Le Président : Bien. Une autre question ?

Me. BEAUTHIER : Dans la lettre du 23 mai que vous connaissez, il est indiqué que le cas du magasinier est inquiétant et qu'il faut le remplacer temporairement par quelqu'un d'autre. Est-ce que vous pouvez nous éclairer sur le problème de ce magasinier ? Est-ce que vous en avez connaissance ?

le témoin 153 : Oui, le magasinier-là, il était… il était du Nord. A l'époque-là, il était parti dans la région où il y avait des confrontations entre l’armée rwandaise de l'époque et les forces du FPR. Alors, à ce moment-là, il n'a pas pu trouver une issue de revenir à la SORWAL et c'est de cela que HIGANIRO, il précise que son cas est inquiétant mais qu'on pouvait le remplacer temporairement par quelqu'un d'autre.

Le Président : Bien. Maître BEAUTHIER ?

Me. BEAUTHIER : Une dernière question, Monsieur le président. Qui était caissier en avril 1994 à la SORWAL ?

le témoin 153 : Bon. Avant les évènements de… avant les évènements génocidaires, il y avait une dame qui était caissière. Et avant le génocide, elle a été amenée au Zaïre parce que son mari était un Zaïrois. Alors, comme on apprend ça, c'était Innocent NkuyubWAtsi qui a pris les…

Me. BEAUTHIER : Quelles compétences avait-il pour ça ?

le témoin 153 : Bon, écoutez. A cette époque-là, tous les ordres venaient d'en haut. Lui n'avait pas fait de la comptabilité. Je vous ai bien dit qu'il était militaire, il fréquentait l'école des sous-officiers. Mais à ce moment-là, d'un coup, c'est lui qu'on a choisi. On l'a mis à la caisse.

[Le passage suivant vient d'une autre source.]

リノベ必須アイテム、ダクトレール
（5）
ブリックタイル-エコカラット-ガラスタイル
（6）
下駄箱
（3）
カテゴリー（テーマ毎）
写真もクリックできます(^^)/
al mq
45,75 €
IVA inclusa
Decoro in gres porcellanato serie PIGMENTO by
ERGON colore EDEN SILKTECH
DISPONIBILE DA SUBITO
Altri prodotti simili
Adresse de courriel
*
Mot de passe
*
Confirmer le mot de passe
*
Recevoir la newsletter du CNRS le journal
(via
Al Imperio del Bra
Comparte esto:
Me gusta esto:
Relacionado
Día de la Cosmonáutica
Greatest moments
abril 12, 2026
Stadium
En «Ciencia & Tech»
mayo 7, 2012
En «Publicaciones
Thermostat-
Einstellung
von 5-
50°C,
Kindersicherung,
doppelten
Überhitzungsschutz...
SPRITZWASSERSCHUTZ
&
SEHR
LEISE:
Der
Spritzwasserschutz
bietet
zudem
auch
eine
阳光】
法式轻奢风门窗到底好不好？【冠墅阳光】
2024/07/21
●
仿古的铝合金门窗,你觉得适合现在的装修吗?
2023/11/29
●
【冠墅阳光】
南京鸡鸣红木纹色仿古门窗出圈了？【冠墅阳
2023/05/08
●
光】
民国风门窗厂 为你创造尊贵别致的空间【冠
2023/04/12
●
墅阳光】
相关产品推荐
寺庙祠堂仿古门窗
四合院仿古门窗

Le Président : Il savait compter quand même ?

le témoin 153 : Ah oui ! Il avait fait l'école secondaire. Cycle inférieur, les trois premières, si vous voulez.

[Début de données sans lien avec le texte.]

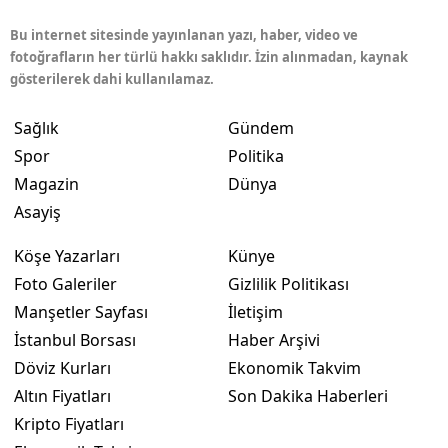
Bu internet sitesinde yayınlanan yazı, haber, video ve
fotoğrafların her türlü hakkı saklıdır. İzin alınmadan, kaynak
gösterilerek dahi kullanılamaz.
Sağlık
Gündem
Spor
Politika
Magazin
Dünya
Asayiş
Köşe Yazarları
Künye
Foto Galeriler
Gizlilik Politikası
Manşetler Sayfası
İletişim
İstanbul Borsası
Haber Arşivi
Döviz Kurları
Ekonomik Takvim
Altın Fiyatları
Son Dakika Haberleri
Kripto Fiyatları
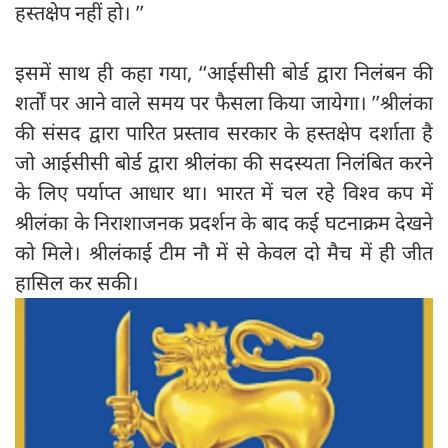
हस्तक्षेप नहीं हो। ’’
इसमें साथ ही कहा गया, ‘‘आईसीसी बोर्ड द्वारा निलंबन की
शर्तों पर आने वाले समय पर फैसला किया जायेगा। ’’श्रीलंका
की संसद द्वारा पारित प्रस्ताव सरकार के हस्तक्षेप दर्शाता है
जो आईसीसी बोर्ड द्वारा श्रीलंका की सदस्यता निलंबित करने
के लिए पर्याप्त आधार था। भारत में चल रहे विश्व कप में
श्रीलंका के निराशाजनक प्रदर्शन के बाद कई घटनाक्रम देखने
को मिले। श्रीलंकाई टीम नौ में से केवल दो मैच में ही जीत
हासिल कर सकी।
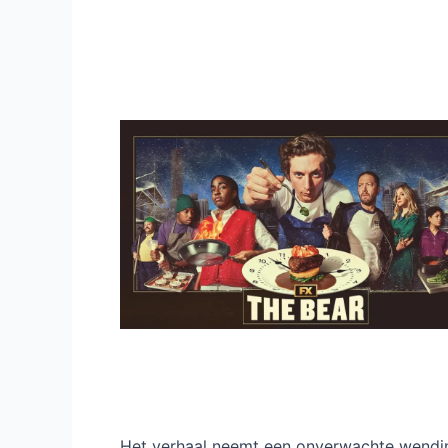
The Bear
The Bear seizoen 5 op Disne
hitserie
25 juni 2026
/
Nieuws
/
The Bear
/
Laat een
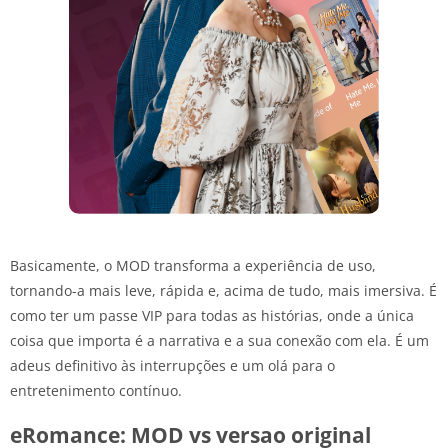
Basicamente, o MOD transforma a experiência de uso,
tornando-a mais leve, rápida e, acima de tudo, mais imersiva. É
como ter um passe VIP para todas as histórias, onde a única
coisa que importa é a narrativa e a sua conexão com ela. É um
adeus definitivo às interrupções e um olá para o
entretenimento contínuo.
eRomance: MOD vs versao original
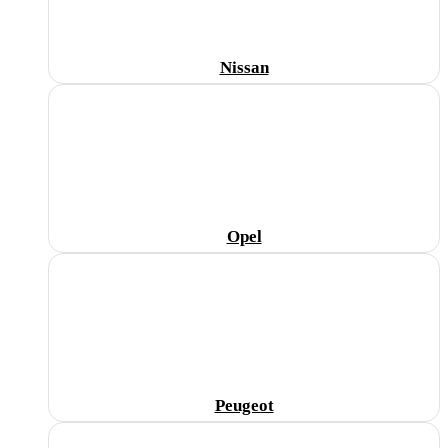
Nissan
Opel
Peugeot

Le Président : Une autre question ? Maître GILLET.

Me. GILLET : Oui, Monsieur le président. Je voudrais savoir si, en tant que chef de fabrication, le témoin avait connaissance des commandes des marchandises pour livrer à la SORWAL et du prix de ces commandes.

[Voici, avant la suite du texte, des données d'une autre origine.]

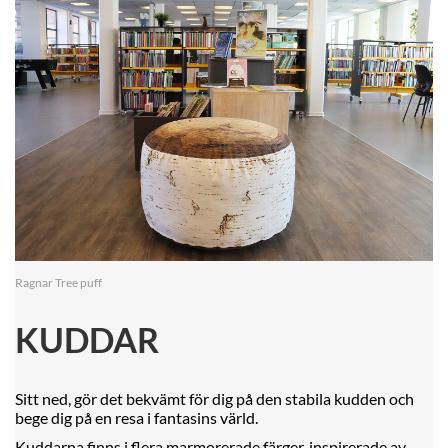
Ragnar Tree puff
KUDDAR
Sitt ned, gör det bekvämt för dig på den stabila kudden och
bege dig på en resa i fantasins värld.
Kuddarna finns i flera marmorerade färger, inspirerade av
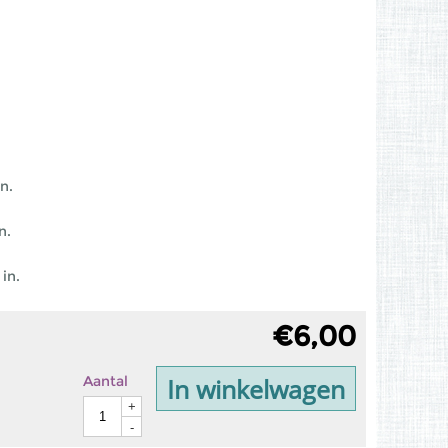
n.
n.
in.
€
6,00
In winkelwagen
Aantal
+
-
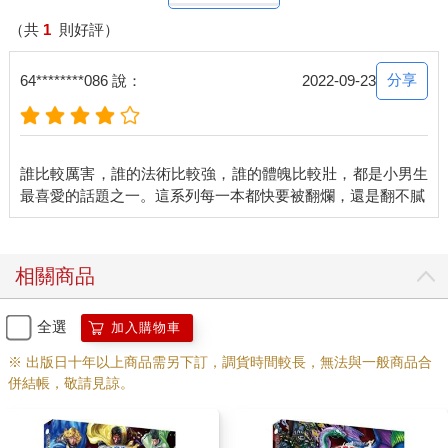
（共
1
則好評）
分享
64********086 說：
2022-09-23
誰比較厲害，誰的法術比較強，誰的體魄比較壯，都是小男生
相關商品
全選
加入購物車
※ 出版日十年以上商品需另下訂，調貨時間較長，無法與一般商品合
併結帳，敬請見諒。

le témoin 153 : Non, il y avait des services qui étaient occupés à connaître les prix et l'acheminement des marchandises, autrement dit des approvisionnements. Et de mon côté, je ne savais que les matières premières que je devais utiliser, parce que chaque matin, je devais faire des réquisitions et je les prenais au magasin. Alors, quant au prix là ou au niveau des approvisionnements…

Le Président : Ce n'était pas vous qui vous en chargiez.

le témoin 153 : Non, ce n'était pas moi.

Le Président : C'était le directeur administratif et financier ?

le témoin 153 : Le directeur administratif et financier, le directeur technique aussi. C'est tout.

Le Président : Bien. D'autres questions, Maître HIRSCH ?

Me. HIRSCH : Oui, Monsieur le président. Est-ce que le témoin peut confirmer qu'avant le génocide, l'effectif à la SORWAL était d'environ 114 personnes - il travaille toujours à la SORWAL actuellement - et que euh… en 1900… donc, juste après le génocide, 7 personnes parmi ce personnel d'origine y travaillaient encore, 12 ont été tuées lors du génocide, et 85 avaient fui vers le Zaïre.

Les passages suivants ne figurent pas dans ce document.